As quoted above, arguably the most important words in the Bible are in Colossians 1:27 - “Christ in you is your hope of Glory.” If you don’t resonate with Christ, you can substitute the word with other terms to describe the same thing; Atman presence, Universal Mind, the Godhead, the Buddha Mind, or Star War’s version of the word, “The Force.” No matter what we call it, our task is to call it forth so that we make it part of our moment-by-moment experience. The Christ is God's idea of humanity, and includes - among other attributes - peace, love, joy, wholeness, and compassion.
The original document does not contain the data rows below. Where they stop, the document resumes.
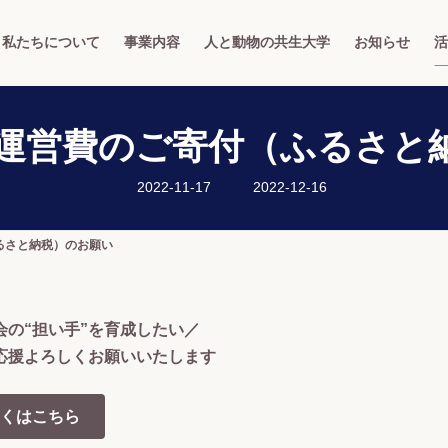
私たちについて
事業内容
人と動物の共生大学
お知らせ
活
度】運営費のご寄付（ふるさと
最
2022-11-17
2022-12-16
終
更
新
日
ふるさと納税）のお願い
時
:
会の“担い手”を育成したい／
応援よろしくお願いいたします
くはこちら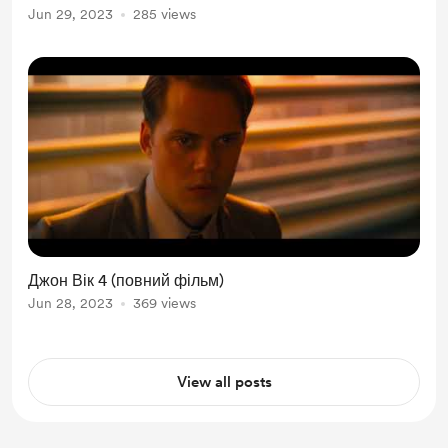
Jun 29, 2023
285 views
Джон Вік 4 (повний фільм)
Jun 28, 2023
369 views
View all posts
The celebration of Christmas is the acknowledgement and remembrance of the Spirit of God that has been born in our awareness. That spiritual presence is reflected in many different spiritual paths and traditions - Hanukkah, Kwanza, Christmas, Earth ceremonies, etc. They all help us realize the inherent goodness of humanity and our potential as human and spiritual beings. The Christmas story in particular reminds us that the most important thing we can do is bring God into expression in every aspect of our lives. If we don’t practice the truth that we know, we reduce this truth to a mere belief system. A belief system unapplied is of little value. It turns God into an abstraction that is far off somewhere and does nothing to heal the distresses of the human condition.
There is a line from a traditional Christian song that says, "Though Christ a thousand times in Bethlehem be born, if He’s not born in thee, thy soul is still forlorn." An updated interpretation of that line would be, "You can celebrate the birth of Jesus Christ in Bethlehem all you want, but if this Christ presence is not expressed in our own life, such celebrations are empty.” The Christ is expressed when it is born in your consciousness and becomes the activity of our awareness and life. This is how we celebrate and honor the birth of the Christ idea by whatever name we choose to call it.